Ms Stark, what accents do you want to set in your work as Managing Director of VDB?
Sarah Stark: The German railway industry provides solutions. We are a reliable partner for politicians and operators when it comes to implementing transport policy goals. To double passenger numbers by 2030 and achieve a market share of 25 per cent in freight transport, we must accelerate the speed of implementation. I am convinced that politicians, operators and industry will succeed in achieving both together – if we focus more on solutions instead of problems. This creates a tailwind. Innovations and modern administrative structures speed up our processes and rail operations. The fast-track programme has shown that we can complete construction projects up to four years faster if they are managed by a general contractor. With digital train dispatch systems, we improve punctuality and capacity in the existing network. We must apply both as a matter of course. I am focusing on increasing the speed of implementation to achieve a modern rail system. What needs to be done was summarised by the Rail Acceleration Commission in its final report in December 2022. At the end of March 2023, the coalition committee set the financial parameters with its “Modernisation Package for Climate Protection and Planning Acceleration”. A Modern Rail Act must implement these decisions.
At the time, for their first 100 days, the VDB submitted ten priority measures for the next mobility revolution to the new Federal Govern- ment. That was a while ago now. What has happened in the meantime?

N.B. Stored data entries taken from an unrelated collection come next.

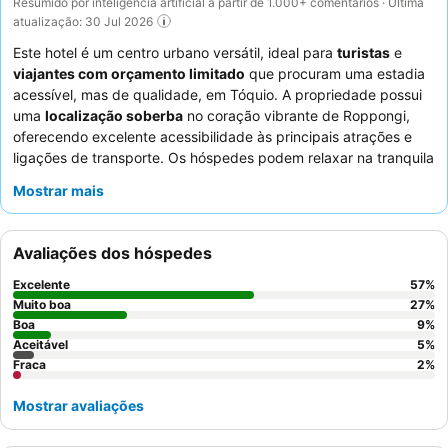
Resumido por inteligência artificial a partir de 1.000+ comentários · Última
atualização: 30 Jul 2026
Este hotel é um centro urbano versátil, ideal para
turistas
e
viajantes com orçamento limitado
que procuram uma estadia
acessível, mas de qualidade, em Tóquio. A propriedade possui
uma
localização soberba
no coração vibrante de Roppongi,
oferecendo excelente acessibilidade às principais atrações e
ligações de transporte. Os hóspedes podem relaxar na tranquila
área de spa/onsen no último piso
, uma caraterística de
Mostrar mais
destaque para relaxamento. Os funcionários recebem
consistentemente elogios pela sua prestabilidade e
profissionalismo, e o
buffet de pequeno-almoço
é
Avaliações dos hóspedes
frequentemente elogiado pela sua variedade e qualidade,
superando muitas vezes as ofertas típicas de hotéis de
Excelente
57
%
negócios. Para uma experiência mais tranquila, os hóspedes são
Muito boa
27
%
aconselhados a solicitar um quarto virado para o jardim.
Boa
9
%
Aceitável
5
%
Fraca
2
%
Mostrar avaliações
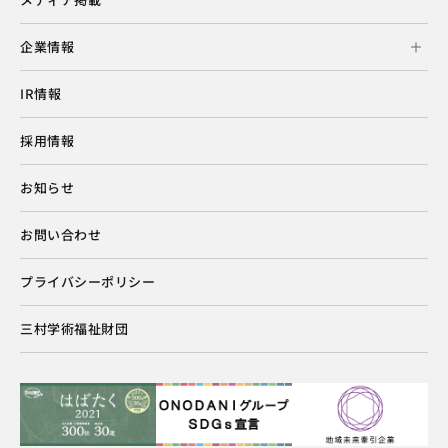
企業情報
IR情報
採用情報
お知らせ
お問い合わせ
プライバシーポリシー
三村学術福祉財団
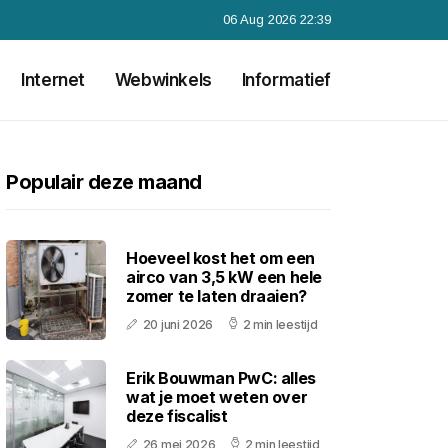
06 Aug 2026 22:39
Internet
Webwinkels
Informatief
Populair deze maand
Hoeveel kost het om een
airco van 3,5 kW een hele
zomer te laten draaien?
20 juni 2026
2 min leestijd
Erik Bouwman PwC: alles
wat je moet weten over
deze fiscalist
26 mei 2026
2 min leestijd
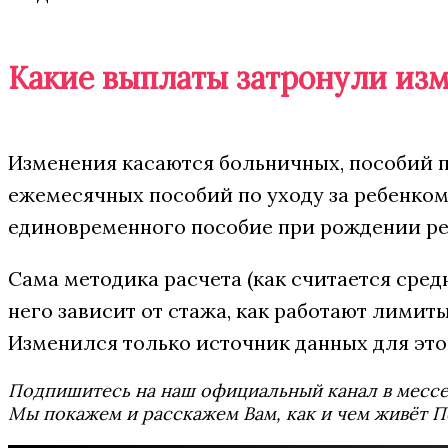
Какие выплаты затронули из
Изменения касаются больничных, пособий п
ежемесячных пособий по уходу за ребенком д
единовременного пособие при рождении ре
Сама методика расчета (как считается сред
него зависит от стажа, как работают лимит
Изменился только источник данных для это
Подпишитесь на наш официальный канал в мес
Мы покажем и расскажем Вам, как и чем живёт П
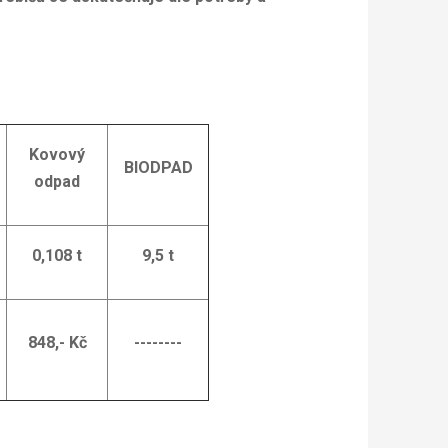
Kovový
BIODPAD
odpad
0,108 t
9,5 t
848,- Kč
--------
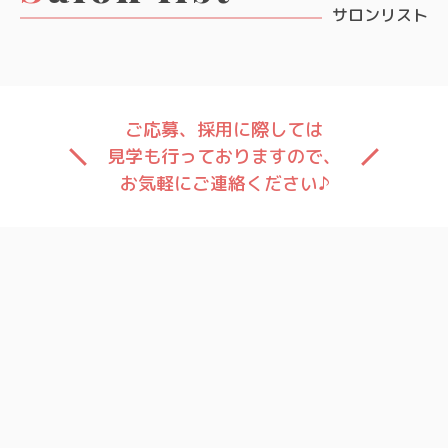
サロンリスト
ご応募、採用に際しては
見学も行っておりますので、
お気軽にご連絡ください♪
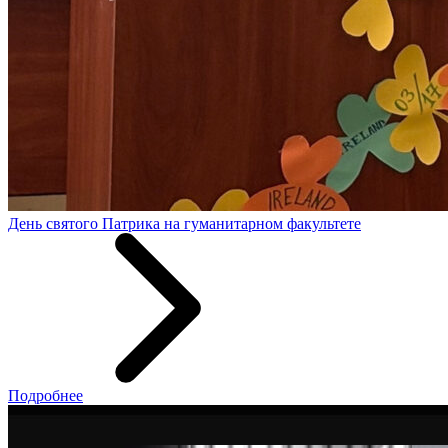
День святого Патрика на гуманитарном факультете
Подробнее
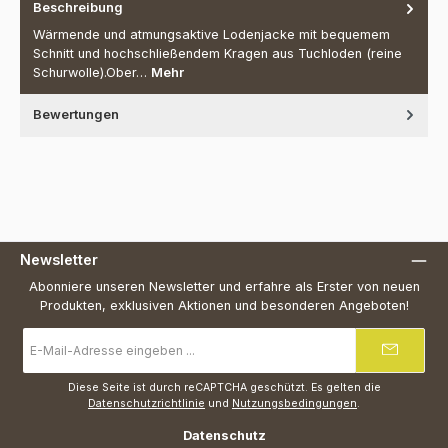
Beschreibung
Wärmende und atmungsaktive Lodenjacke mit bequemem
Schnitt und hochschließendem Kragen aus Tuchloden (reine
Schurwolle).Ober…
Mehr
Bewertungen
Newsletter
Abonniere unseren Newsletter und erfahre als Erster von neuen
Produkten, exklusiven Aktionen und besonderen Angeboten!
E-
Mail-
Adresse
*
Diese Seite ist durch reCAPTCHA geschützt. Es gelten die
Datenschutzrichtlinie
und
Nutzungsbedingungen
.
Datenschutz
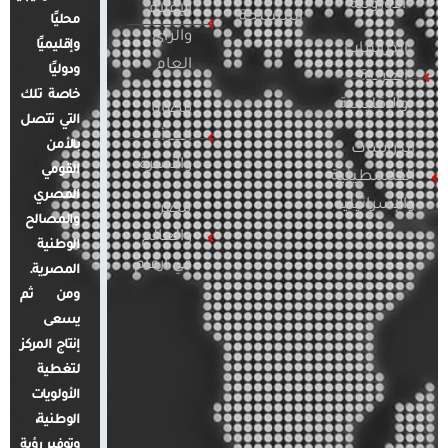
الأوروبية
الإعلام
المسلحة
محليًا
والرأي
وإقليميًا
الدراسات
العام
ودوليًا
العربية
خاصة تلك
والإقليمية
قضايا
التي تتصل
المرأة
بالأمن
الدراسات
والأسرة
القومي
الفلسطينية
المصري
والإسرائيلية
مصر
والمصالح
والعالم
الوطنية
في أرقام
المصرية.
ومن ثم
يسعى
إنتاج المركز
لتغطية
الأولويات
الوطنية،
وتوفير رؤية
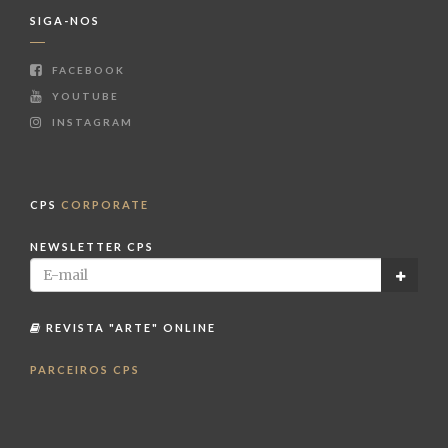
SIGA-NOS
FACEBOOK
YOUTUBE
INSTAGRAM
CPS
CORPORATE
NEWSLETTER CPS
REVISTA "ARTE" ONLINE
PARCEIROS CPS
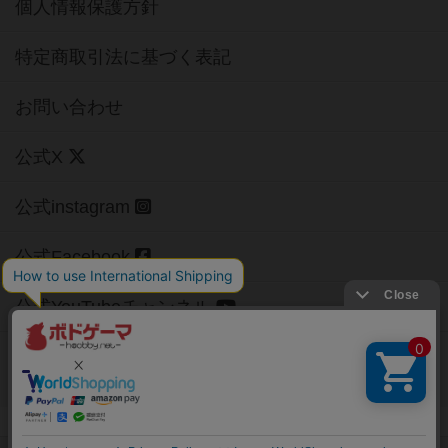
個人情報保護方針
特定商取引法に基づく表記
お問い合わせ
公式X
公式instagram
公式Facebook
公式YouTubeチャンネル
Copyright (c)
【ボドゲーマ】ボードゲームの総合情報サイト
All rights reserved.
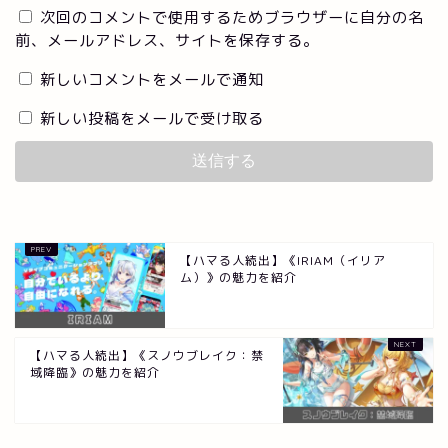
次回のコメントで使用するためブラウザーに自分の名
前、メールアドレス、サイトを保存する。
新しいコメントをメールで通知
新しい投稿をメールで受け取る
【ハマる人続出】《IRIAM（イリア
ム）》の魅力を紹介
【ハマる人続出】《スノウブレイク：禁
域降臨》の魅力を紹介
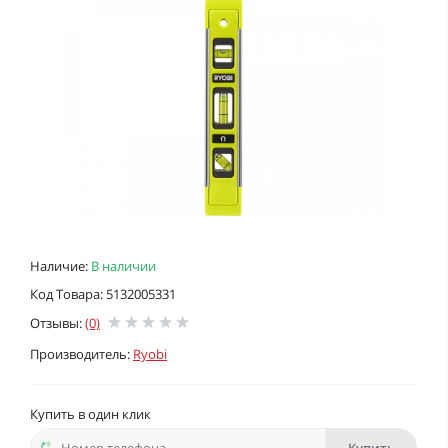
Наличие:
В наличии
Код Товара: 5132005331
Отзывы:
(0)
Производитель:
Ryobi
Купить в один клик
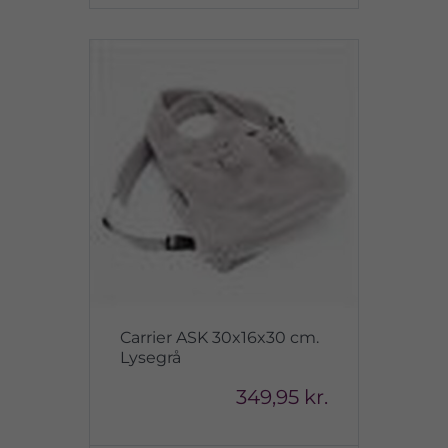
Carrier ASK 30x16x30 cm.
Lysegrå
349,95 kr.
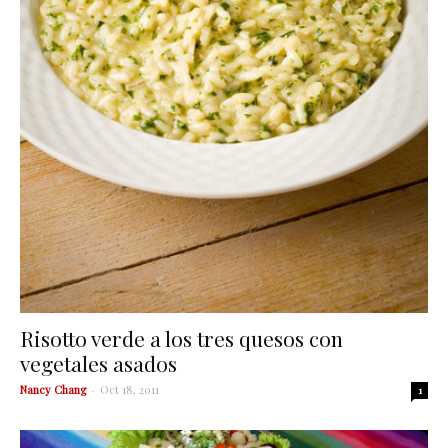
Risotto verde a los tres quesos con
vegetales asados
Nancy Chang
-
Oct 18, 2011
1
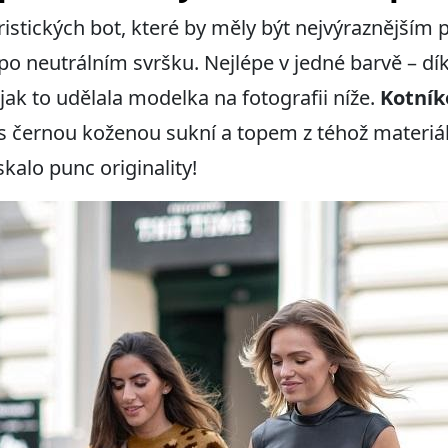
ristických bot, které by měly být nejvýraznějším 
 neutrálním svršku. Nejlépe v jedné barvě – dí
, jak to udělala modelka na fotografii níže.
Kotník
 černou koženou sukní a topem z téhož materiálu
kalo punc originality!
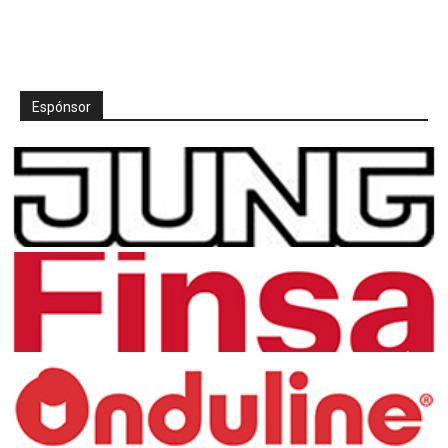
Espónsor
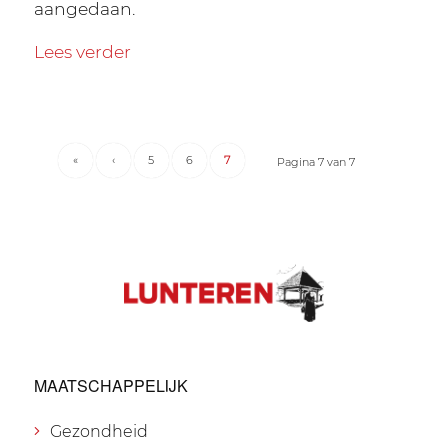
aangedaan.
Lees verder
«
‹
5
6
7
Pagina 7 van 7
MAATSCHAPPELIJK
Gezondheid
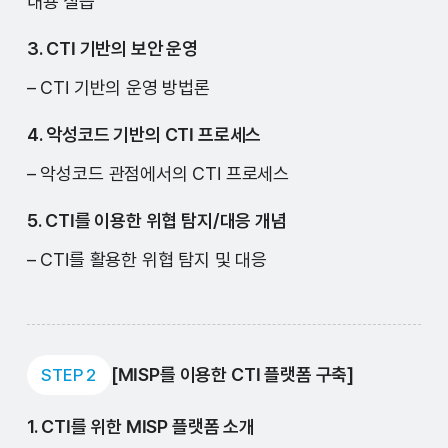
내용 실습
3. CTI 기반의 보안 운영
– CTI 기반의 운영 방법론
4. 악성코드 기반의 CTI 프로세스
– 악성코드 관점에서의 CTI 프로세스
5. CTI를 이용한 위협 탐지/대응 개념
– CTI를 활용한 위협 탐지 및 대응
[MISP를 이용한 CTI 플랫폼 구축]
STEP 2
1. CTI를 위한 MISP 플랫폼 소개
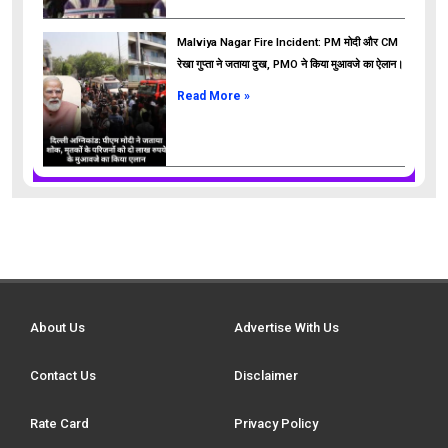
Malviya Nagar Fire Incident: PM मोदी और CM
रेखा गुप्ता ने जताया दुख, PMO ने किया मुआवजे का ऐलान।
Read More »
About Us
Advertise With Us
Contact Us
Disclaimer
Rate Card
Privacy Policy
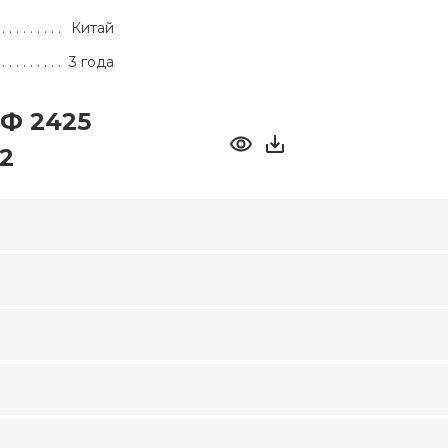
Китай
3 года
Ф 2425
2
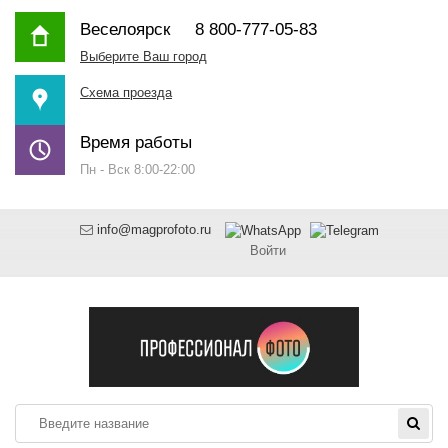
Веселоярск
8 800-777-05-83
Выберите Ваш город
Схема проезда
Время работы
Пн - Вск 8:00-22:00
info@magprofoto.ru
Войти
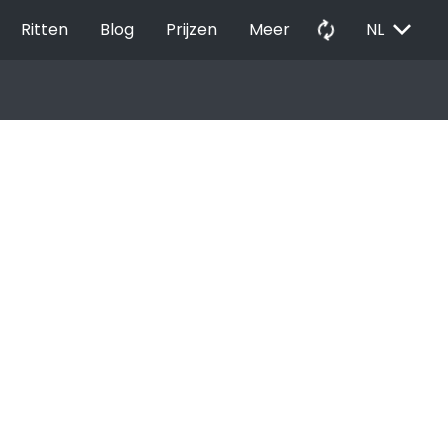
EXPAND_MORE
autorenew
Ritten
Blog
Prijzen
Meer
NL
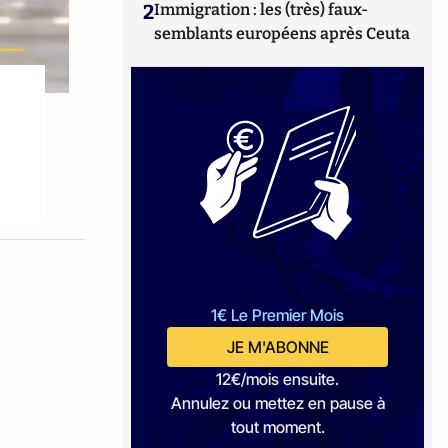
2
Immigration : les (très) faux-
semblants européens après Ceuta
1€ Le Premier Mois
JE M'ABONNE
12€/mois ensuite.
Annulez ou mettez en pause à
tout moment.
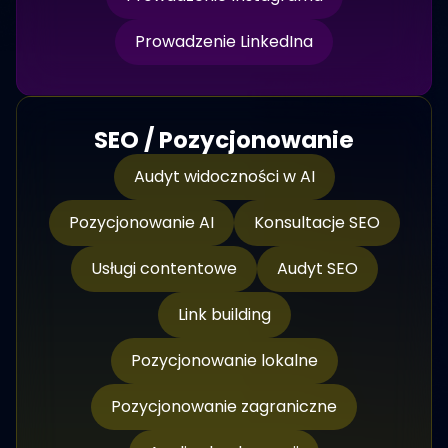
Prowadzenie LinkedIna
SEO / Pozycjonowanie
Audyt widoczności w AI
Pozycjonowanie AI
Konsultacje SEO
Usługi contentowe
Audyt SEO
Link building
Pozycjonowanie lokalne
Pozycjonowanie zagraniczne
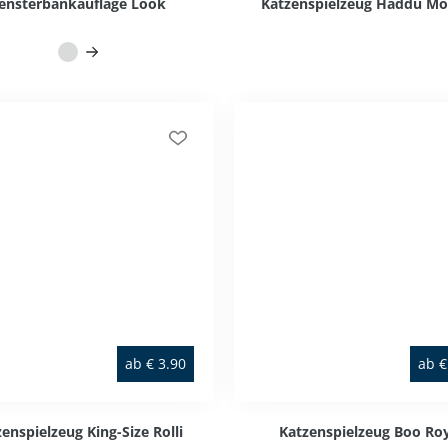
ensterbankauflage Look
Katzenspielzeug Haddu M
ab
€
3.90
ab
€
enspielzeug King-Size Rolli
Katzenspielzeug Boo Roy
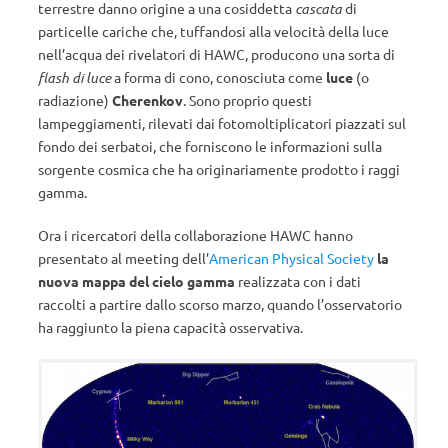
terrestre danno origine a una cosiddetta
cascata
di
particelle cariche che, tuffandosi alla velocità della luce
nell’acqua dei rivelatori di HAWC, producono una sorta di
flash di luce
a forma di cono, conosciuta come
luce
(o
radiazione)
Cherenkov
. Sono proprio questi
lampeggiamenti, rilevati dai fotomoltiplicatori piazzati sul
fondo dei serbatoi, che forniscono le informazioni sulla
sorgente cosmica che ha originariamente prodotto i raggi
gamma.
Ora i ricercatori della collaborazione HAWC hanno
presentato al meeting dell’
American Physical Society
la
nuova mappa del cielo gamma
realizzata con i dati
raccolti a partire dallo scorso marzo, quando l’osservatorio
ha raggiunto la piena capacità osservativa.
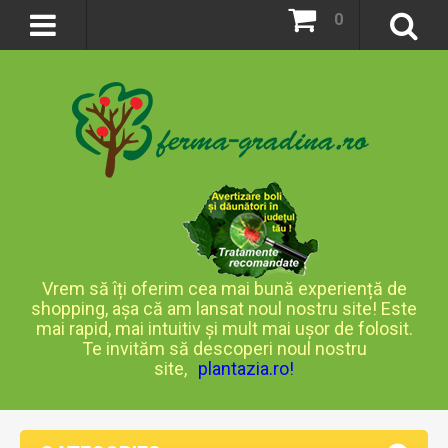
0
Vrem să îți oferim cea mai bună experiență de
shopping, așa că am lansat noul nostru site! Este
mai rapid, mai intuitiv și mult mai ușor de folosit.
Te invităm să descoperi noul nostru
site,
plantazia.ro
!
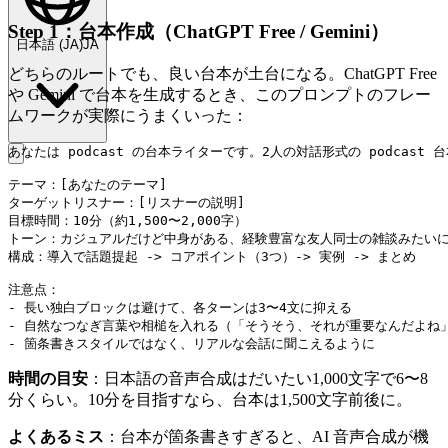
Step 1：台本作成（ChatGPT Free / Gemini）
日本語
(
JA
)
JA
どちらのルートでも、良い台本が土台になる。ChatGPT Free
や Gemini で台本を生成するとき、このプロンプトのフレー
ムワークが実際にうまくいった：
あなたは podcast の台本ライターです。2人の対話形式の podcast 
テーマ：[あなたのテーマ]

ターゲットリスナー：[リスナーの説明]

目標時間：10分（約1,500〜2,000字）

トーン：カジュアルだけど中身がある、経験豊富な友人同士の雑談みたいに
構成：導入で話題提起 -> コアポイント（3つ）-> 実例 -> まとめ

注意点：

- 長い独白ブロックは避けて、各ターンは3〜4文に抑える

- 自然なつなぎ言葉や相槌を入れる（「そうそう、それが重要なんだよね」
時間の目安
：日本語の音声合成はだいたい1,000文字で6〜8
分くらい。10分を目指すなら、台本は1,500文字前後に。
よくあるミス
：台本が箇条書きすぎると、AI 音声合成が機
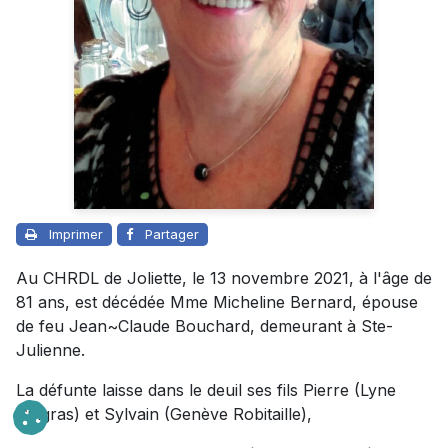
Imprimer
Partager
Au CHRDL de Joliette, le 13 novembre 2021, à l'âge de
81 ans, est décédée Mme Micheline Bernard, épouse
de feu Jean~Claude Bouchard, demeurant à Ste-
Julienne.
La défunte laisse dans le deuil ses fils Pierre (Lyne
Gingras) et Sylvain (Genève Robitaille),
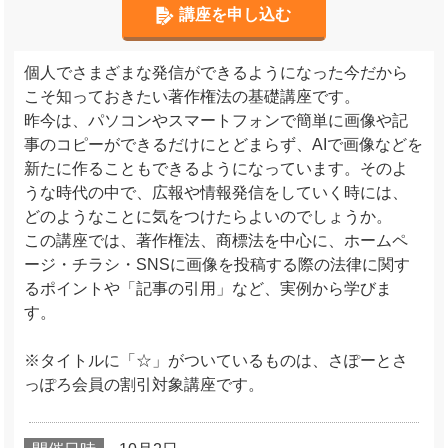
講座を申し込む
個人でさまざまな発信ができるようになった今だから
こそ知っておきたい著作権法の基礎講座です。
昨今は、パソコンやスマートフォンで簡単に画像や記
事のコピーができるだけにとどまらず、AIで画像などを
新たに作ることもできるようになっています。そのよ
うな時代の中で、広報や情報発信をしていく時には、
どのようなことに気をつけたらよいのでしょうか。
この講座では、著作権法、商標法を中心に、ホームペ
ージ・チラシ・SNSに画像を投稿する際の法律に関す
るポイントや「記事の引用」など、実例から学びま
す。
※タイトルに「☆」がついているものは、さぽーとさ
っぽろ会員の割引対象講座です。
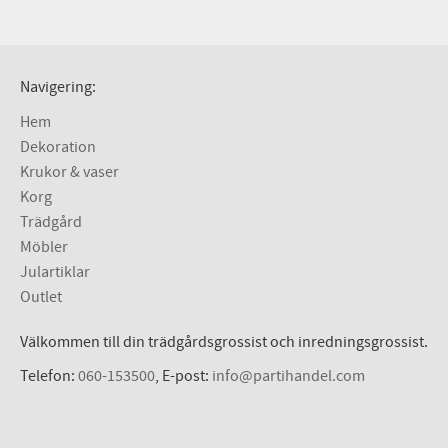
Navigering:
Hem
Dekoration
Krukor & vaser
Korg
Trädgård
Möbler
Julartiklar
Outlet
Välkommen till din trädgårdsgrossist och inredningsgrossist.
Telefon:
060-153500
, E-post:
info@partihandel.com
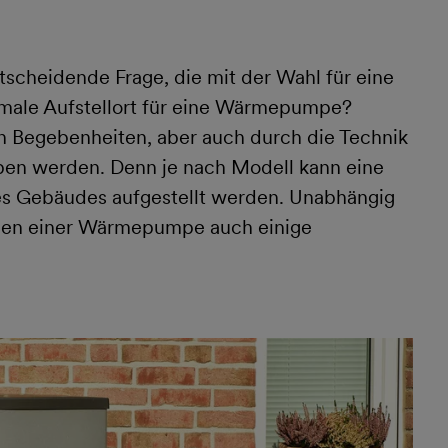
ntscheidende Frage, die mit der Wahl für eine
male Aufstellort für eine Wärmepumpe?
n Begebenheiten, aber auch durch die Technik
n werden. Denn je nach Modell kann eine
s Gebäudes aufgestellt werden. Unabhängig
llen einer Wärmepumpe auch einige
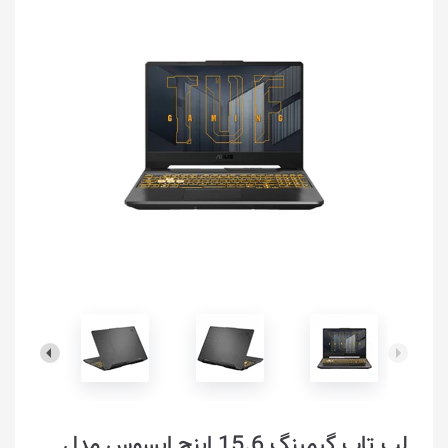
لپ تاپ گیمینگ 15.6 اینچ ایسوس مدل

Sarah Stark: When the new federal government took office in 2021, the rail industry called for measures which were primarily aimed at accelerating the digitisation and electrification of rail transport. These included an increase in investments in line with the matching funding models. But they also included an acceleration in planning and the modernisation of tendering practices in Germany. If the current pace of investment in digitisation in rail transport was maintained, the railways would not be digitised throughout Germany until 2077 and that would be about 42 years too late. The additional 45 billion euros in investment funds for rail by 2027 which have been decided by the coalition committee will allow us to turn things around. The Federal Government's fundamental shift regarding vehicle equipment is a key factor in enabling a nationally coordinated migration path without costly years of duplicate infrastructure equipment. Practical solutions must be found for the extreme price increases resulting from the war in Ukraine. Like so many industries, disrupted supply chains, high inflation, and increased wage and energy costs are weighing on the rail industry. For our industry, which works with long-term supply and framework agreements at fixed prices, there is a need to find practical solutions. There is an urgent need for provisions which allow prices to be adjusted and additional costs to be shared fairly in both new and existing contracts. The Federal Government has provided the necessary leeway for building materials. The same should apply and be applied to control and safety technology.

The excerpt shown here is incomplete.